Permanent Clitoral Damage/Can't Have Kids

Forgiving my dad has been a rollercoster ride of emotions. At the end of every day, I love my dad. I will never stop loving my dad, I'm sorry to admit. I had my first rape kit when I was 5 years old due to a court case of molestation opened against my father. I was molested and sexually abused from ages 5-15. Unfortunately, the rape kit came back with complications and my testimony against my father wasn't strong enough to convict my dad of child molestation. I was sent back to live with my dad until I was 15 years old. I have permanent clitoral damage, nerve damage on my vaginal canal, and a hypersensitive private area due to all of the years of molestation. I am unable to bear a child due to the severity of the sexual abuse. I am a tormented soul, but I could never be mad at anyone despite the things they do and say to me. My dad hurt me. My dad disappointed me. I wanted to be a daddy's girl for life. I wanted to be enough for my dad. That was my dream. I wanted my dad to walk me down the aisle. It's ok for me to know that my dad will never walk me down the aisle. Because it's the truth.

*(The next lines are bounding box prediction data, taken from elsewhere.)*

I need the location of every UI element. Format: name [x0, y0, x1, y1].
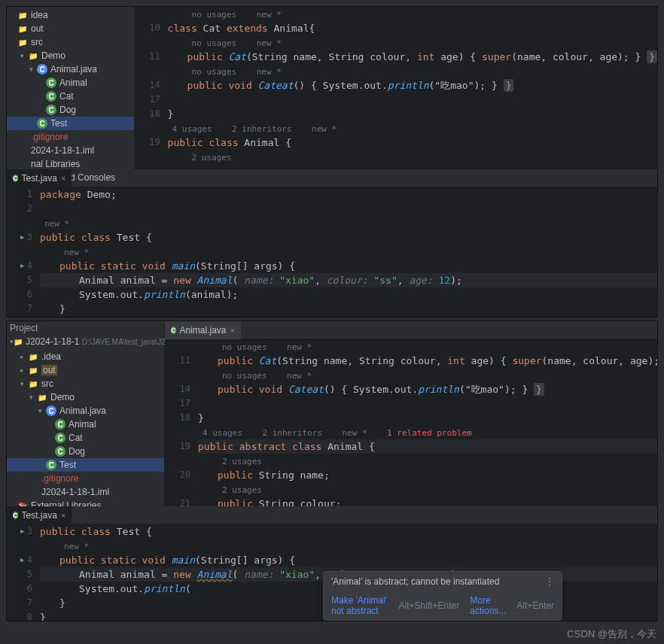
folder-icon: 📁 — [17, 23, 28, 34]
class-icon: C — [46, 77, 56, 88]
tree-item-cat[interactable]: CCat — [7, 90, 134, 103]
tree-item-2024-1-18-1-iml[interactable]: 2024-1-18-1.iml — [7, 144, 134, 157]
close-icon[interactable]: × — [230, 326, 235, 335]
tab-bar-animal: C Animal.java × — [165, 321, 658, 339]
tree-item-animal[interactable]: CAnimal — [7, 418, 164, 431]
folder-icon: 📁 — [28, 50, 38, 61]
tree-item-j2024-1-18-1-iml[interactable]: J2024-1-18-1.iml — [7, 485, 164, 499]
editor-test-top[interactable]: 12▶3▶45678 package Demo;new *public clas… — [7, 187, 657, 317]
folder-icon: 📁 — [14, 336, 23, 347]
project-root[interactable]: ▾📁 J2024-1-18-1 D:\JAVE.MA\test_java\J20… — [7, 335, 164, 348]
tree-item-animal-java[interactable]: ▾CAnimal.java — [7, 404, 164, 418]
shortcut-label: Alt+Enter — [516, 600, 554, 611]
tab-test-top[interactable]: C Test.java × — [7, 169, 72, 187]
java-icon: C — [46, 406, 56, 416]
tree-item-test[interactable]: CTest — [7, 458, 164, 472]
folder-icon: 📁 — [17, 37, 28, 47]
tree-item-src[interactable]: ▾📁src — [7, 377, 164, 390]
tree-item-src[interactable]: 📁src — [7, 35, 134, 49]
class-icon: C — [55, 419, 65, 430]
tree-item-animal-java[interactable]: ▾CAnimal.java — [7, 62, 134, 76]
close-icon[interactable]: × — [61, 174, 65, 183]
tree-item-dog[interactable]: CDog — [7, 445, 164, 458]
close-icon[interactable]: × — [61, 511, 65, 520]
project-tool-header[interactable]: Project — [7, 321, 164, 335]
tree-item-idea[interactable]: 📁idea — [7, 8, 134, 22]
watermark: CSDN @告别，今天 — [567, 627, 656, 641]
project-tree-bottom[interactable]: Project ▾📁 J2024-1-18-1 D:\JAVE.MA\test_… — [7, 321, 165, 506]
tree-item-dog[interactable]: CDog — [7, 103, 134, 117]
editor-animal-bot[interactable]: 11141718192021 no usages new *public Cat… — [165, 339, 658, 511]
tree-item-demo[interactable]: ▾📁Demo — [7, 390, 164, 404]
class-icon: C — [55, 433, 65, 443]
tab-bar-test-bot: C Test.java × — [7, 506, 657, 524]
folder-icon: 📁 — [37, 392, 47, 402]
top-frame: 📁idea📁out📁src▾📁Demo▾CAnimal.javaCAnimalC… — [6, 6, 658, 317]
tree-item--idea[interactable]: ▸📁.idea — [7, 350, 164, 363]
tree-item-demo[interactable]: ▾📁Demo — [7, 49, 134, 62]
tree-item-animal[interactable]: CAnimal — [7, 76, 134, 90]
tree-item-out[interactable]: ▸📁out — [7, 363, 164, 377]
shortcut-label: Alt+Shift+Enter — [399, 600, 460, 611]
quickfix-more-actions[interactable]: More actions... — [470, 595, 506, 616]
tree-item--gitignore[interactable]: .gitignore — [7, 472, 164, 485]
bottom-frame: Project ▾📁 J2024-1-18-1 D:\JAVE.MA\test_… — [6, 320, 658, 621]
tab-test-bot[interactable]: C Test.java × — [7, 506, 72, 524]
folder-icon: 📁 — [17, 10, 28, 20]
class-icon: C — [55, 446, 65, 457]
project-tree-top[interactable]: 📁idea📁out📁src▾📁Demo▾CAnimal.javaCAnimalC… — [7, 7, 135, 169]
class-icon: C — [37, 118, 47, 129]
folder-icon: 📁 — [28, 365, 38, 375]
quickfix-make-not-abstract[interactable]: Make 'Animal' not abstract — [331, 595, 388, 616]
folder-icon: 📁 — [28, 378, 38, 389]
tree-item-cat[interactable]: CCat — [7, 431, 164, 445]
java-icon: C — [37, 64, 47, 74]
popup-title: 'Animal' is abstract; cannot be instanti… — [331, 576, 499, 587]
class-icon: C — [171, 327, 176, 334]
editor-animal-top[interactable]: 101114171819 no usages new *class Cat ex… — [135, 7, 657, 169]
quick-fix-popup: 'Animal' is abstract; cannot be instanti… — [323, 571, 562, 621]
class-icon: C — [13, 512, 18, 519]
folder-icon: 📁 — [28, 351, 38, 362]
tab-label: Test.java — [22, 510, 57, 521]
tree-item-test[interactable]: CTest — [7, 117, 134, 130]
tree-item--gitignore[interactable]: .gitignore — [7, 130, 134, 144]
class-icon: C — [46, 460, 56, 470]
tab-label: Animal.java — [180, 325, 227, 336]
class-icon: C — [13, 175, 18, 182]
class-icon: C — [46, 91, 56, 102]
popup-more-icon[interactable]: ⋮ — [545, 576, 554, 587]
class-icon: C — [46, 105, 56, 115]
tab-label: Test.java — [22, 173, 57, 184]
tab-animal[interactable]: C Animal.java × — [165, 321, 241, 339]
tree-item-out[interactable]: 📁out — [7, 22, 134, 35]
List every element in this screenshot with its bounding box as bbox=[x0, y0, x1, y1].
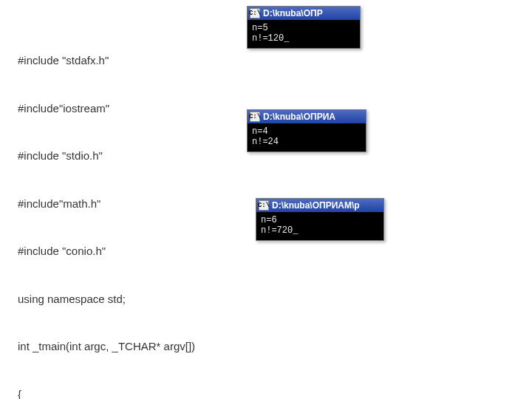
code-line: using namespace std; bbox=[18, 291, 195, 307]
console-window-3: C:\ D:\knuba\ОПРИАМ\р n=6 n!=720_ bbox=[256, 198, 384, 241]
terminal-icon: C:\ bbox=[250, 8, 260, 18]
code-line: { bbox=[18, 386, 195, 400]
console-title-bar: C:\ D:\knuba\ОПР bbox=[248, 7, 360, 20]
console-title-bar: C:\ D:\knuba\ОПРИА bbox=[248, 110, 366, 123]
console-title-bar: C:\ D:\knuba\ОПРИАМ\р bbox=[256, 199, 383, 212]
code-line: #include"iostream" bbox=[18, 100, 195, 117]
console-title-text: D:\knuba\ОПРИА bbox=[263, 110, 335, 123]
terminal-icon: C:\ bbox=[259, 200, 269, 211]
code-line: #include"math.h" bbox=[18, 196, 195, 212]
code-line: #include "conio.h" bbox=[18, 243, 195, 259]
console-window-2: C:\ D:\knuba\ОПРИА n=4 n!=24 bbox=[247, 109, 366, 152]
console-output: n=4 n!=24 bbox=[248, 123, 366, 151]
console-output: n=5 n!=120_ bbox=[248, 20, 360, 48]
console-title-text: D:\knuba\ОПР bbox=[263, 7, 323, 20]
console-window-1: C:\ D:\knuba\ОПР n=5 n!=120_ bbox=[247, 6, 361, 49]
code-line: int _tmain(int argc, _TCHAR* argv[]) bbox=[18, 338, 195, 355]
terminal-icon: C:\ bbox=[250, 112, 260, 122]
console-output: n=6 n!=720_ bbox=[256, 212, 383, 240]
code-line: #include "stdafx.h" bbox=[18, 52, 195, 69]
code-line: #include "stdio.h" bbox=[18, 148, 195, 164]
source-code-block: #include "stdafx.h" #include"iostream" #… bbox=[18, 21, 195, 399]
console-title-text: D:\knuba\ОПРИАМ\р bbox=[272, 199, 360, 212]
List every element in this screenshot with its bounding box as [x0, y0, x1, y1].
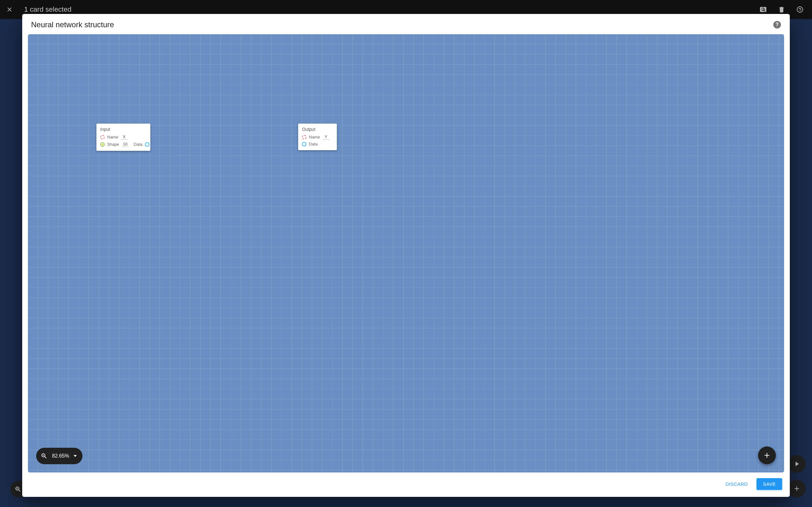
name-input[interactable]: X [121, 134, 128, 140]
close-icon[interactable] [4, 4, 15, 15]
port-icon[interactable] [302, 135, 306, 139]
field-label: Shape [107, 142, 119, 147]
name-input[interactable]: Y [322, 134, 329, 140]
nn-canvas[interactable]: Input Name X Shape 10 Data Output Name Y [28, 34, 784, 472]
node-input[interactable]: Input Name X Shape 10 Data [96, 124, 150, 151]
zoom-value: 82.65% [52, 453, 69, 459]
zoom-in-icon [41, 452, 48, 459]
field-label: Name [107, 135, 118, 139]
dialog-title: Neural network structure [31, 20, 114, 29]
background-add-fab[interactable] [788, 480, 806, 498]
help-icon[interactable] [794, 4, 806, 15]
zoom-control[interactable]: 82.65% [36, 448, 83, 464]
dialog-help-icon[interactable]: ? [773, 21, 781, 29]
port-icon[interactable] [145, 142, 149, 147]
save-button[interactable]: SAVE [757, 478, 782, 490]
chevron-down-icon [73, 455, 77, 457]
pageview-icon[interactable] [757, 4, 769, 15]
node-title: Output [302, 127, 333, 132]
port-icon[interactable] [100, 135, 105, 139]
node-title: Input [100, 127, 147, 132]
discard-button[interactable]: DISCARD [722, 478, 751, 490]
field-label: Data [134, 142, 142, 147]
field-label: Name [309, 135, 320, 139]
trash-icon[interactable] [776, 4, 787, 15]
background-play-fab[interactable] [788, 455, 806, 473]
add-node-button[interactable] [758, 447, 776, 464]
field-label: Data [309, 142, 317, 147]
port-icon[interactable] [302, 142, 306, 147]
appbar-title: 1 card selected [24, 5, 71, 14]
port-icon[interactable] [100, 142, 105, 147]
dialog: Neural network structure ? Input Name X … [22, 14, 790, 497]
plus-icon [763, 451, 771, 459]
zoom-in-icon [14, 486, 21, 493]
node-output[interactable]: Output Name Y Data [298, 124, 337, 150]
shape-input[interactable]: 10 [122, 142, 129, 147]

The truth is ok. The truth is that my dad was and is a suspect in my twin brother Sidney's murder. I miss my brother so much, life is miserable without him. Yes, I will be vulnerable and admit that I am miserable. Although, I am plagued with torment, I still love my daddy. I understand his addiction to heroin. I understand him being a war veteran and fighting in the Vietnam war. I understand my dad, that's why I love and forgive him. Life is beautiful even when it hurts. God shows me something brand new every day in my healing.